Omega-3 Fatty Acids and the Aging Brain
The Norwegian researchers — who included Eha Nurk, MD, of Norway’s University of Oslo — didn’t follow the elders over time, so they can’t prove that fish boosted test scores.
But a new Dutch study connects those dots, linking a quicker mind to higher blood levels of omega-3 fatty acids .
The omega-3 fatty acids DHA and EPA are found in fatty fish such as salmon and mackerel. Other omega-3 fatty acids called ALAs are found in certain plant foods, including walnuts, flaxseeds, and spinach.
Dutch researchers studied some 800 men and women aged 50-70.
Participants provided blood samples and took mental skills tests at the study’s start and again three years later.
Test scores were lower on the follow-up test.
But the drop was gentlest in people with the highest blood levels of omega-3 fatty acids at the study’s start.

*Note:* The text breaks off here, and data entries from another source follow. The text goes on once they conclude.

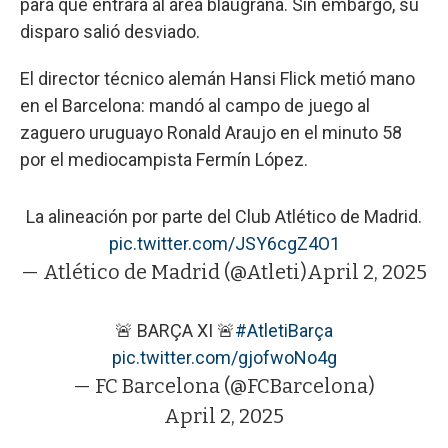
para que entrara al área blaugrana. Sin embargo, su
disparo salió desviado.
El director técnico alemán Hansi Flick metió mano
en el Barcelona: mandó al campo de juego al
zaguero uruguayo Ronald Araujo en el minuto 58
por el mediocampista Fermín López.
La alineación por parte del Club Atlético de Madrid.
pic.twitter.com/JSY6cgZ4O1
— Atlético de Madrid (@Atleti)
April 2, 2025
🚨 BARÇA XI 🚨
#AtletiBarça
pic.twitter.com/gjofwoNo4g
— FC Barcelona (@FCBarcelona)
April 2, 2025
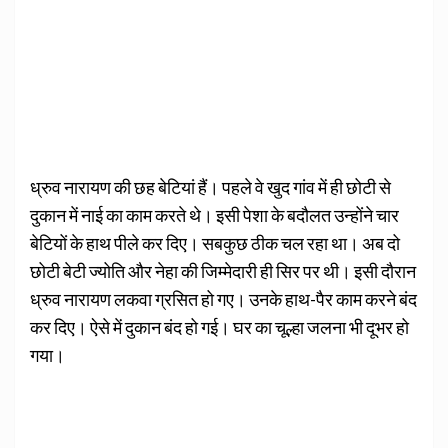
ध्रुव नारायण की छह बेटियां हैं। पहले वे खुद गांव में ही छोटी से
दुकान में नाई का काम करते थे। इसी पेशा के बदौलत उन्होंने चार
बेटियों के हाथ पीले कर दिए। सबकुछ ठीक चल रहा था। अब दो
छोटी बेटी ज्योति और नेहा की जिम्मेदारी ही सिर पर थी। इसी दौरान
ध्रुव नारायण लकवा ग्रसित हो गए। उनके हाथ-पैर काम करने बंद
कर दिए। ऐसे में दुकान बंद हो गई। घर का चूल्हा जलना भी दूभर हो
गया।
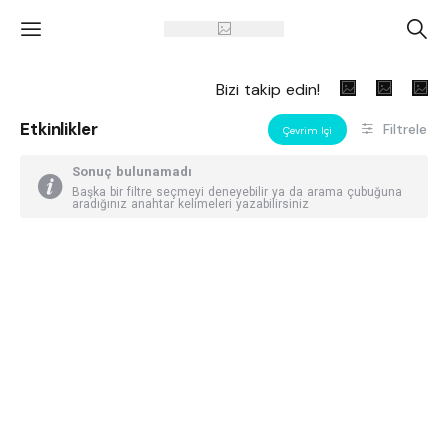
'
A
Bizi takip edin!
Etkinlikler
Filtrele
Çevrim Içi
Sonuç bulunamadı
Başka bir filtre seçmeyi deneyebilir ya da arama çubuğuna
aradığınız anahtar kelimeleri yazabilirsiniz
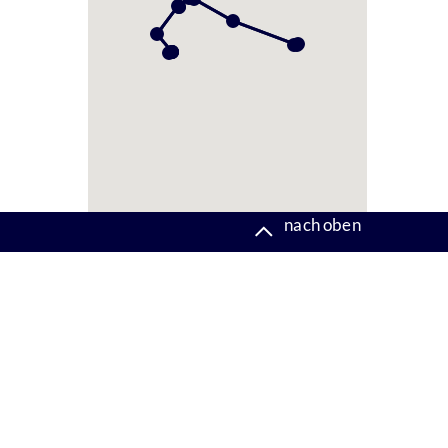
nach oben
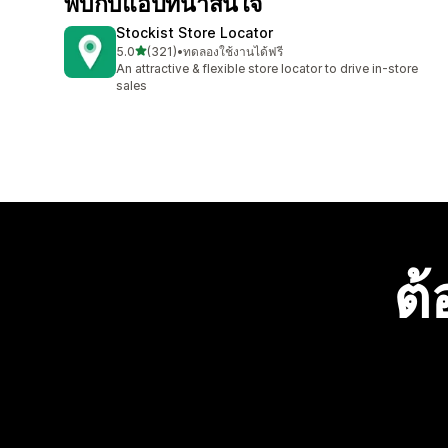
พบกับแอปที่น่าสนใจ
Stockist Store Locator
เต็ม 5 ดาว
5.0
(321)
•
ทดลองใช้งานได้ฟรี
ทั้งหมด 321 รีวิว
An attractive & flexible store locator to drive in-store
sales
ต้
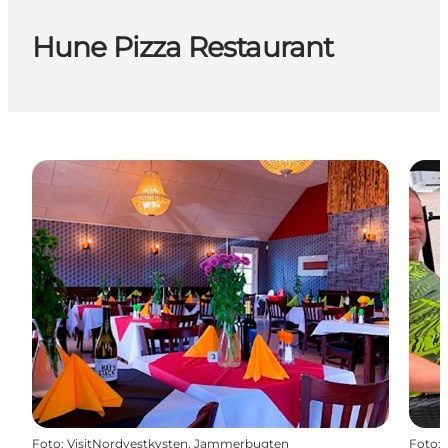
Hune Pizza Restaurant
Foto
:
VisitNordvestkysten, Jammerbugten
Foto
:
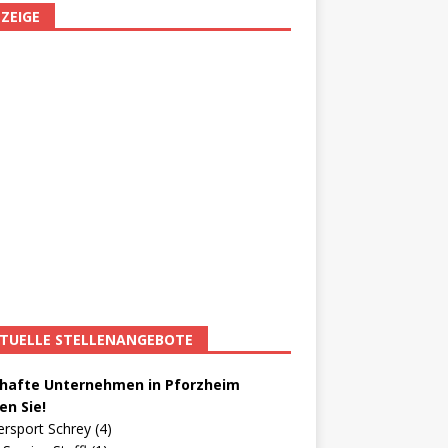
ZEIGE
TUELLE STELLENANGEBOTE
afte Unternehmen in Pforzheim
en Sie!
ersport Schrey (4)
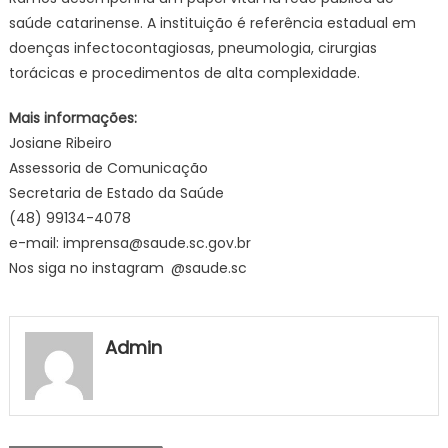
saúde catarinense. A instituição é referência estadual em
doenças infectocontagiosas, pneumologia, cirurgias
torácicas e procedimentos de alta complexidade.
Mais informações:
Josiane Ribeiro
Assessoria de Comunicação
Secretaria de Estado da Saúde
(48) 99134-4078
e-mail:
imprensa@saude.sc.gov.br
Nos siga no instagram @saude.sc
Admin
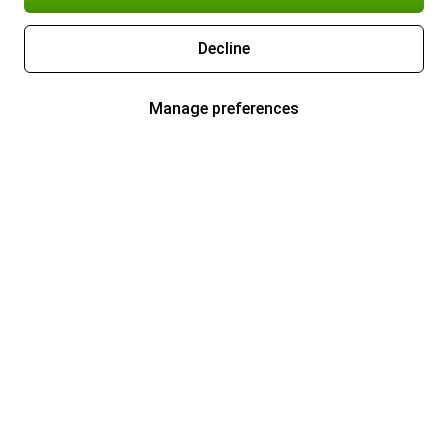
Decline
Manage preferences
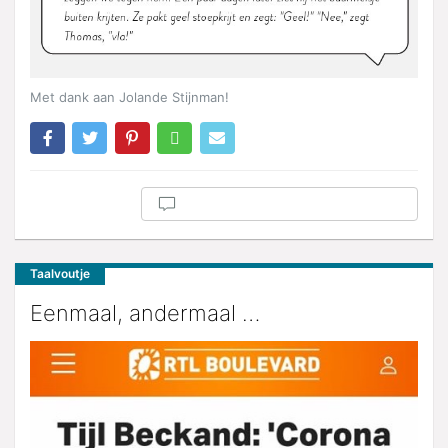
Met dank aan Jolande Stijnman!
Taalvoutje
Eenmaal, andermaal …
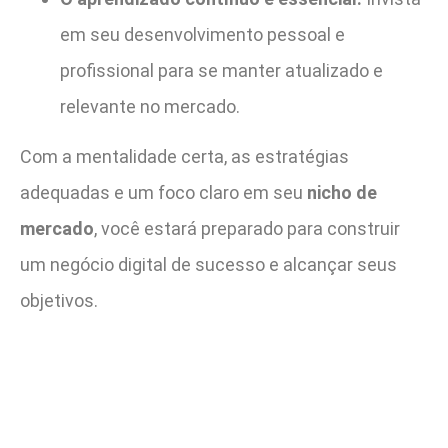
em seu desenvolvimento pessoal e
profissional para se manter atualizado e
relevante no mercado.
Com a mentalidade certa, as estratégias
adequadas e um foco claro em seu
nicho de
mercado
, você estará preparado para construir
um negócio digital de sucesso e alcançar seus
objetivos.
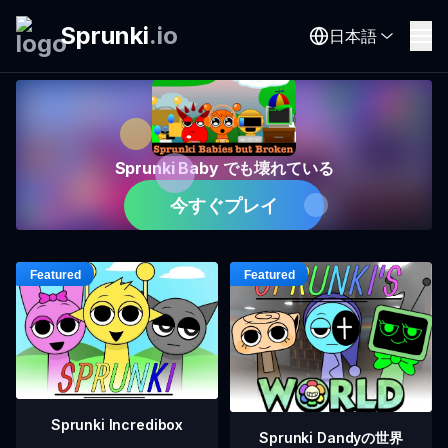
Sprunki
.
io
日本語
Sprunki Baby でも壊れている
今すぐプレイ
Sprunki Incredibox
Sprunki Dandyの世界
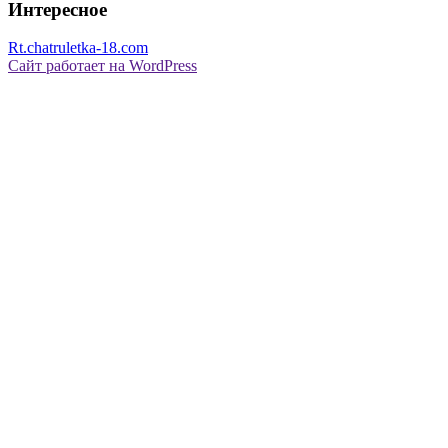
Интересное
Rt.chatruletka-18.com
Сайт работает на WordPress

That pattern held when participants had to quickly respond to mental challenges, but not to general tests of memory, report the researchers.
They included Carla Dullemeijer, MSc, of Wageningen University.
Feel-Good Omega-3 Fatty Acids?
Want a third helping of news on the benefits of omega-3 fatty acids?
A New Zealand study links higher blood levels of the omega-3 fatty acid EPA with better self-reported health.
Those findings come from data on about 2,400 New Zealanders aged 15 and older who gave blood samples and completed a survey on their physical and mental health.
The omega-3 fatty acid EPA was strongly and consistently tied to better self-reported physical health, according to the study.
But the connection between EPA and self-reported mental well-being is “less compelling,” write the researchers, who included Francesca Crowe, BSc, of the University of Otago.
All three studies appear in The American Journal of Clinical Nutrition, along with an editorial by Irwin Rosenberg, MD.
In his editorial, Rosenberg writes that observational studies such as these “fall far short of showing a causal effect.”
That is, none of the studies prove that fish or omega-3 fatty acids were responsible for the results.
Rosenberg works in Boston at Tufts University’s Jean Mayer Human Nutrition Research Center on Aging.